_Provided records_

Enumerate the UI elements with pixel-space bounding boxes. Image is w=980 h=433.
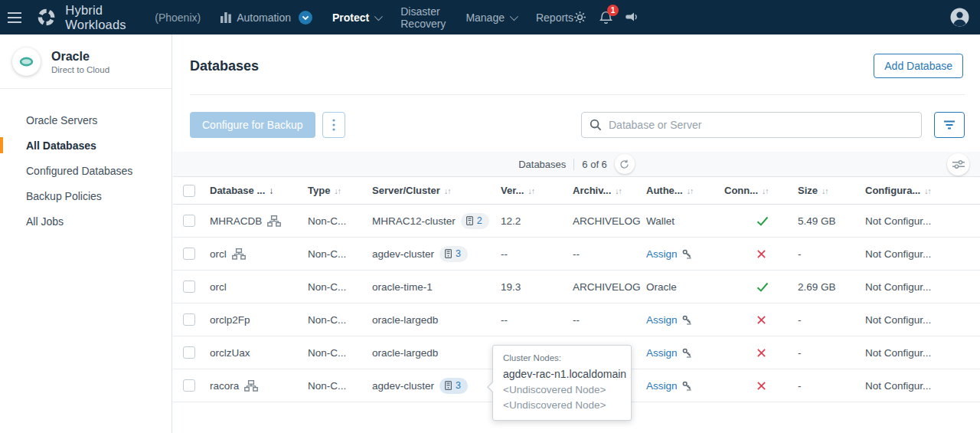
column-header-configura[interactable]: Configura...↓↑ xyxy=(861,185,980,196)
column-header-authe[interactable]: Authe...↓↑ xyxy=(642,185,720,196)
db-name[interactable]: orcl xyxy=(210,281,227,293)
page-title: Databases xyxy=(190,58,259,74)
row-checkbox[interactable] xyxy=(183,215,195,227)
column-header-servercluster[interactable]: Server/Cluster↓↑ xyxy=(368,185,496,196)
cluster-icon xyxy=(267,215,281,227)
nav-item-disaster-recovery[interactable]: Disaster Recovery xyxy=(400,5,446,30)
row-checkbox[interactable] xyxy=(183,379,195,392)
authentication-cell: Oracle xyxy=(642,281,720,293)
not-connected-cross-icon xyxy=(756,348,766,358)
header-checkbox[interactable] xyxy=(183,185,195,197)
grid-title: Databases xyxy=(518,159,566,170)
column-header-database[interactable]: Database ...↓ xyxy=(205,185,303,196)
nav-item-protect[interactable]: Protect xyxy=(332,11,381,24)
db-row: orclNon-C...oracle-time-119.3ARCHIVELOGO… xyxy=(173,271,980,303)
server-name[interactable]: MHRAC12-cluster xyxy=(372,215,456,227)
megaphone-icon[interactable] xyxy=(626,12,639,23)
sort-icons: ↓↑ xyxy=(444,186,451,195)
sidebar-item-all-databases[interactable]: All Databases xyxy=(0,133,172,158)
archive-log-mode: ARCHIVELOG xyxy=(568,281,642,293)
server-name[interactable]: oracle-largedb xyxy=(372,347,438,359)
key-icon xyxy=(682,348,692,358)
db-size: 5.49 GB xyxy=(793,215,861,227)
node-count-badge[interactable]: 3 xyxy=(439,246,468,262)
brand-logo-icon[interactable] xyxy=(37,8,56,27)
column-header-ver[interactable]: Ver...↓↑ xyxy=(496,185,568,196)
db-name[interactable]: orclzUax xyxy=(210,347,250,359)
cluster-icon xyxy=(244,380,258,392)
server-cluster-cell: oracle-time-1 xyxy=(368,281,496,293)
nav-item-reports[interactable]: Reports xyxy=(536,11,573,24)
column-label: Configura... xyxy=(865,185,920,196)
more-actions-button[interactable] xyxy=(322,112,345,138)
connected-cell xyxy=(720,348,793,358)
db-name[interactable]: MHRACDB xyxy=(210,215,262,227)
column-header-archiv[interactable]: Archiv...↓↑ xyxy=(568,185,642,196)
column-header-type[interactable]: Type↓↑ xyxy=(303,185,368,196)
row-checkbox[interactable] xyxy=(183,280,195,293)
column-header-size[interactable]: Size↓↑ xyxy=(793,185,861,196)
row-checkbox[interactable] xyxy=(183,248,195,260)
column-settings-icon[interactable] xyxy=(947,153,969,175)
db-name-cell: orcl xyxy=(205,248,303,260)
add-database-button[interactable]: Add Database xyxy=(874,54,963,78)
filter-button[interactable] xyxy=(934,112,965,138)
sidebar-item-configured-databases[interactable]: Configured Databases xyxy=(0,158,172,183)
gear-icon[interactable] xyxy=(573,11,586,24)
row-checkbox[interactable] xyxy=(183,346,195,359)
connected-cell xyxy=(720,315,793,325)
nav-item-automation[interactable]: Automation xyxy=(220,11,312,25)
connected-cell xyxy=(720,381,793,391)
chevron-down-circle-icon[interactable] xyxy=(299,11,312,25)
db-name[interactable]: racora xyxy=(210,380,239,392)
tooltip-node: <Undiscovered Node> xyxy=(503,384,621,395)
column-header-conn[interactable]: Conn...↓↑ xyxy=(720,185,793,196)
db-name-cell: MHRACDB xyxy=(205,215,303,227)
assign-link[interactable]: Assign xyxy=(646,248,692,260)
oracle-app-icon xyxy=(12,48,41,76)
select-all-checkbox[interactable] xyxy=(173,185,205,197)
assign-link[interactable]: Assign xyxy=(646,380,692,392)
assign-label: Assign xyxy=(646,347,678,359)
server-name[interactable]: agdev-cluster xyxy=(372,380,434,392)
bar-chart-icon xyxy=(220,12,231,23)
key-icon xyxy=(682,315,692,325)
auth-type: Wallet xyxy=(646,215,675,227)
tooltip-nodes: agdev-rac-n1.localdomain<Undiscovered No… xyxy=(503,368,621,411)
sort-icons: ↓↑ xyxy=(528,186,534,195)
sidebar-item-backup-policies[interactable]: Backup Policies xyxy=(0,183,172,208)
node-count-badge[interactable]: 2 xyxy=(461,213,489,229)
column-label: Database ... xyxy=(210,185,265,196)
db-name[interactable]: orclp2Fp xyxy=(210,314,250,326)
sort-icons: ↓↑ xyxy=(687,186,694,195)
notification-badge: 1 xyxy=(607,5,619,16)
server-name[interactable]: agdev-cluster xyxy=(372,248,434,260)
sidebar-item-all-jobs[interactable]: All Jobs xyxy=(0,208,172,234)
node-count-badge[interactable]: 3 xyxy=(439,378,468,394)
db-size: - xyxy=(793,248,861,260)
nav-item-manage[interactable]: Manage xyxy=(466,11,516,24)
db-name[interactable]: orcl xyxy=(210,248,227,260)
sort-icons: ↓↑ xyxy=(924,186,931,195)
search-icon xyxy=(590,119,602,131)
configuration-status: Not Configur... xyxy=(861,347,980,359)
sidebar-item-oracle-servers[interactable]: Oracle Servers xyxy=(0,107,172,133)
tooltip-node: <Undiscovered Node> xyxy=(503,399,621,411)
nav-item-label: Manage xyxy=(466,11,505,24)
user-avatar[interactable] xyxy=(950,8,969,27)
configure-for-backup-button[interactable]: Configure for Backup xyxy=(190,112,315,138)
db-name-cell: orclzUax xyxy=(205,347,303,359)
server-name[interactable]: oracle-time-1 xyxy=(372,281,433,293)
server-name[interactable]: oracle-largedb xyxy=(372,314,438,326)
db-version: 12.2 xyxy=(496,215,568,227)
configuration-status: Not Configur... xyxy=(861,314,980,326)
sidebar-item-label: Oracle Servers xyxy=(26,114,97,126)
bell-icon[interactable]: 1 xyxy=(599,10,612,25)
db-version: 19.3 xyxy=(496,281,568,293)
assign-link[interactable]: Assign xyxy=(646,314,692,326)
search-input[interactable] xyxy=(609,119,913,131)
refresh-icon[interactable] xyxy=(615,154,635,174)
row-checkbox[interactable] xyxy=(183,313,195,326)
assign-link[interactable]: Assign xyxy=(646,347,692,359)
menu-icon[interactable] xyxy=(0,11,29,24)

_Assignment_
The expected answer is every line in the data above that carries the string "cell".

_Exercise solution_
authentication-cell: Oracle xyxy=(642,281,720,293)
server-cluster-cell: oracle-time-1 xyxy=(368,281,496,293)
connected-cell xyxy=(720,348,793,358)
db-name-cell: orcl xyxy=(205,248,303,260)
connected-cell xyxy=(720,315,793,325)
connected-cell xyxy=(720,381,793,391)
db-name-cell: MHRACDB xyxy=(205,215,303,227)
db-name-cell: orclzUax xyxy=(205,347,303,359)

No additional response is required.